[Bounding box prediction data]

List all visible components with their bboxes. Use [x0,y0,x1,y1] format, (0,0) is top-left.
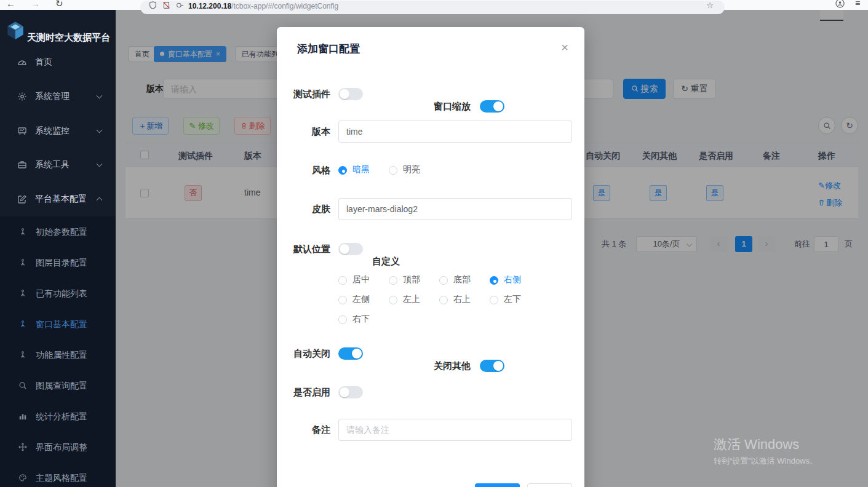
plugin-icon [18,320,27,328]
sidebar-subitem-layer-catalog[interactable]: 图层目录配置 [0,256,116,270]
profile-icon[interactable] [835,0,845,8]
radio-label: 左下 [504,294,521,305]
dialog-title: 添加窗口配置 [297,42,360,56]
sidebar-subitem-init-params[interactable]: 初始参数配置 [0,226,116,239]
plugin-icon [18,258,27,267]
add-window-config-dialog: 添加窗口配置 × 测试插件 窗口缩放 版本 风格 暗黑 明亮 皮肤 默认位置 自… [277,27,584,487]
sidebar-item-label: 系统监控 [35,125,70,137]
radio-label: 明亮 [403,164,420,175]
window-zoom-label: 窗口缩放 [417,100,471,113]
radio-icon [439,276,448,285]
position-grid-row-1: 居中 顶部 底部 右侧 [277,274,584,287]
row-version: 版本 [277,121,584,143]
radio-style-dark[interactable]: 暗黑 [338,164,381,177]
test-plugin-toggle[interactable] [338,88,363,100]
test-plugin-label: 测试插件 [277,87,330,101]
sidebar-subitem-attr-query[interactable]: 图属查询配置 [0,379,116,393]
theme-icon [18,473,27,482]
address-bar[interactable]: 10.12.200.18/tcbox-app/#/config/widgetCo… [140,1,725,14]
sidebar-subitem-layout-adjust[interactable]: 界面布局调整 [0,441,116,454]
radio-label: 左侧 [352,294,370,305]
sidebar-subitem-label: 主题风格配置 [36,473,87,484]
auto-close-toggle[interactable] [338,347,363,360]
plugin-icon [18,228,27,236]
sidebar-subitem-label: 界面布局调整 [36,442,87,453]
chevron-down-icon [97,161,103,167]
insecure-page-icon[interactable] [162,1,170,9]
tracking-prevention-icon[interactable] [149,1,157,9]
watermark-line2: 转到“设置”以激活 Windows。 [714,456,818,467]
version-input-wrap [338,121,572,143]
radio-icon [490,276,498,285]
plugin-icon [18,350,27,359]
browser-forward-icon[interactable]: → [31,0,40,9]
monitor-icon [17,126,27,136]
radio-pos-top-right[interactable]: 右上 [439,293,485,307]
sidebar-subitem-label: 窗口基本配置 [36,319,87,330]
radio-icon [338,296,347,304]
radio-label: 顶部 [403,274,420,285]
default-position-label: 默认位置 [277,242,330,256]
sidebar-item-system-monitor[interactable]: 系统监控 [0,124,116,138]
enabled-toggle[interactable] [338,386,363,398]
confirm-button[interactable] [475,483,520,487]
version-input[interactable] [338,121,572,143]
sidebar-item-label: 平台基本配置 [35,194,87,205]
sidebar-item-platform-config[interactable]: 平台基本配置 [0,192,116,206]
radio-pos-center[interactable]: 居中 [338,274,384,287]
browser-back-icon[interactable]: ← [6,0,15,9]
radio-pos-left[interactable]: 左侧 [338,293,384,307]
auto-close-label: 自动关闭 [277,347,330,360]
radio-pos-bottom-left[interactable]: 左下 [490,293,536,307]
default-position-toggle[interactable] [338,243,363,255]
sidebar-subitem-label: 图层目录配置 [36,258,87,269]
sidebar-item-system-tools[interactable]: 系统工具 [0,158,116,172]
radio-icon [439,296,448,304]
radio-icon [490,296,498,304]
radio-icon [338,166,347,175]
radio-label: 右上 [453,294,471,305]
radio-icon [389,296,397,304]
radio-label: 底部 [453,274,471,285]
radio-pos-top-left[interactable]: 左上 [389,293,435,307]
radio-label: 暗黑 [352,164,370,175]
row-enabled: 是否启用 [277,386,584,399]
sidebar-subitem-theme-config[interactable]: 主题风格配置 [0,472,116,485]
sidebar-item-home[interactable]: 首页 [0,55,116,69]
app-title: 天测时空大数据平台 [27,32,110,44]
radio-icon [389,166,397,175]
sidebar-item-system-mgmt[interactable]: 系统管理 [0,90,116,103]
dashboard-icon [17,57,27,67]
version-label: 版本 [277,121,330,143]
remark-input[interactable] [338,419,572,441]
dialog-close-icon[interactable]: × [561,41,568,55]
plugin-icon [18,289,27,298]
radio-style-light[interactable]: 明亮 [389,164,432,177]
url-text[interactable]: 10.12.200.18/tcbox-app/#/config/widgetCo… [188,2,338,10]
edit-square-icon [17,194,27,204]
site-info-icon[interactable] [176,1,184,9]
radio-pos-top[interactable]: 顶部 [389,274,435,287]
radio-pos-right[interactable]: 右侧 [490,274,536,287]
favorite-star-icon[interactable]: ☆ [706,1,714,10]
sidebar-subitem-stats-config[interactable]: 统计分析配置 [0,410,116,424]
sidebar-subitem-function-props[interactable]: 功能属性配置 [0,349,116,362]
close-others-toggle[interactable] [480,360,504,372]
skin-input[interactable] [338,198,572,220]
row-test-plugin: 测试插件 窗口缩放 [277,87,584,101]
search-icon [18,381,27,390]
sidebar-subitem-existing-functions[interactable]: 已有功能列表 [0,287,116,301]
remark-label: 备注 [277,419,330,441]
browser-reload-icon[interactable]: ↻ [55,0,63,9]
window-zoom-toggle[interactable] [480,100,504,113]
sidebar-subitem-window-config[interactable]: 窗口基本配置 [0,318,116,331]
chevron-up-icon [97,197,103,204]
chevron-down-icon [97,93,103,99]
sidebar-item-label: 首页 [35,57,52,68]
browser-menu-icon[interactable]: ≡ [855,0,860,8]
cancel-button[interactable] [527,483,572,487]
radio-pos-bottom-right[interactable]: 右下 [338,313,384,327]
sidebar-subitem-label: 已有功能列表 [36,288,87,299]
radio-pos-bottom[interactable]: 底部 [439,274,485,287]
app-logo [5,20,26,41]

[TASK INSTRUCTIONS] Repeat the entries exactly as they are given, leaving out each image.

[TASK RESULT]
List all visible components with their bboxes. Use [x0,y0,x1,y1] format, (0,0) is top-left.
plugin-icon [18,320,27,328]
sidebar-subitem-layer-catalog[interactable]: 图层目录配置 [0,256,116,270]
profile-icon[interactable] [835,0,845,8]
radio-label: 左下 [504,294,521,305]
dialog-title: 添加窗口配置 [297,42,360,56]
sidebar-subitem-init-params[interactable]: 初始参数配置 [0,226,116,239]
plugin-icon [18,258,27,267]
add-window-config-dialog: 添加窗口配置 × 测试插件 窗口缩放 版本 风格 暗黑 明亮 皮肤 默认位置 自… [277,27,584,487]
sidebar-item-label: 系统监控 [35,125,70,137]
radio-label: 明亮 [403,164,420,175]
window-zoom-label: 窗口缩放 [417,100,471,113]
radio-icon [439,276,448,285]
position-grid-row-1: 居中 顶部 底部 右侧 [277,274,584,287]
row-version: 版本 [277,121,584,143]
radio-style-dark[interactable]: 暗黑 [338,164,381,177]
test-plugin-toggle[interactable] [338,88,363,100]
test-plugin-label: 测试插件 [277,87,330,101]
sidebar-subitem-attr-query[interactable]: 图属查询配置 [0,379,116,393]
theme-icon [18,473,27,482]
address-bar[interactable]: 10.12.200.18/tcbox-app/#/config/widgetCo… [140,1,725,14]
sidebar-subitem-layout-adjust[interactable]: 界面布局调整 [0,441,116,454]
radio-label: 左侧 [352,294,370,305]
sidebar-subitem-label: 主题风格配置 [36,473,87,484]
auto-close-toggle[interactable] [338,347,363,360]
plugin-icon [18,228,27,236]
sidebar-subitem-label: 界面布局调整 [36,442,87,453]
chevron-down-icon [97,161,103,167]
insecure-page-icon[interactable] [162,1,170,9]
tracking-prevention-icon[interactable] [149,1,157,9]
watermark-line2: 转到“设置”以激活 Windows。 [714,456,818,467]
version-input-wrap [338,121,572,143]
radio-icon [490,276,498,285]
plugin-icon [18,350,27,359]
browser-forward-icon[interactable]: → [31,0,40,9]
monitor-icon [17,126,27,136]
radio-pos-top-right[interactable]: 右上 [439,293,485,307]
sidebar-subitem-label: 窗口基本配置 [36,319,87,330]
radio-icon [338,296,347,304]
radio-label: 顶部 [403,274,420,285]
default-position-label: 默认位置 [277,242,330,256]
sidebar-item-system-monitor[interactable]: 系统监控 [0,124,116,138]
enabled-toggle[interactable] [338,386,363,398]
confirm-button[interactable] [475,483,520,487]
version-input[interactable] [338,121,572,143]
sidebar-item-label: 平台基本配置 [35,194,87,205]
sidebar-item-platform-config[interactable]: 平台基本配置 [0,192,116,206]
radio-pos-center[interactable]: 居中 [338,274,384,287]
browser-back-icon[interactable]: ← [6,0,15,9]
radio-pos-left[interactable]: 左侧 [338,293,384,307]
auto-close-label: 自动关闭 [277,347,330,360]
radio-pos-bottom-left[interactable]: 左下 [490,293,536,307]
default-position-toggle[interactable] [338,243,363,255]
sidebar-subitem-label: 图层目录配置 [36,258,87,269]
sidebar-item-system-tools[interactable]: 系统工具 [0,158,116,172]
radio-icon [439,296,448,304]
radio-icon [490,296,498,304]
radio-icon [338,166,347,175]
radio-label: 右上 [453,294,471,305]
radio-icon [389,296,397,304]
radio-label: 底部 [453,274,471,285]
radio-pos-top-left[interactable]: 左上 [389,293,435,307]
radio-label: 暗黑 [352,164,370,175]
row-enabled: 是否启用 [277,386,584,399]
sidebar-subitem-theme-config[interactable]: 主题风格配置 [0,472,116,485]
sidebar-item-home[interactable]: 首页 [0,55,116,69]
app-title: 天测时空大数据平台 [27,32,110,44]
radio-icon [389,166,397,175]
sidebar-item-system-mgmt[interactable]: 系统管理 [0,90,116,103]
dashboard-icon [17,57,27,67]
version-label: 版本 [277,121,330,143]
remark-input[interactable] [338,419,572,441]
dialog-close-icon[interactable]: × [561,41,568,55]
plugin-icon [18,289,27,298]
radio-style-light[interactable]: 明亮 [389,164,432,177]
url-text[interactable]: 10.12.200.18/tcbox-app/#/config/widgetCo… [188,2,338,10]
edit-square-icon [17,194,27,204]
site-info-icon[interactable] [176,1,184,9]
radio-pos-top[interactable]: 顶部 [389,274,435,287]
radio-pos-right[interactable]: 右侧 [490,274,536,287]
favorite-star-icon[interactable]: ☆ [706,1,714,10]
sidebar-subitem-stats-config[interactable]: 统计分析配置 [0,410,116,424]
sidebar-subitem-function-props[interactable]: 功能属性配置 [0,349,116,362]
close-others-toggle[interactable] [480,360,504,372]
skin-input[interactable] [338,198,572,220]
row-test-plugin: 测试插件 窗口缩放 [277,87,584,101]
search-icon [18,381,27,390]
sidebar-subitem-existing-functions[interactable]: 已有功能列表 [0,287,116,301]
remark-label: 备注 [277,419,330,441]
browser-reload-icon[interactable]: ↻ [55,0,63,9]
window-zoom-toggle[interactable] [480,100,504,113]
sidebar-subitem-window-config[interactable]: 窗口基本配置 [0,318,116,331]
chevron-up-icon [97,197,103,204]
chevron-down-icon [97,93,103,99]
sidebar-item-label: 首页 [35,57,52,68]
browser-menu-icon[interactable]: ≡ [855,0,860,8]
cancel-button[interactable] [527,483,572,487]
radio-pos-bottom-right[interactable]: 右下 [338,313,384,327]
sidebar-subitem-label: 已有功能列表 [36,288,87,299]
radio-pos-bottom[interactable]: 底部 [439,274,485,287]
app-logo [5,20,26,41]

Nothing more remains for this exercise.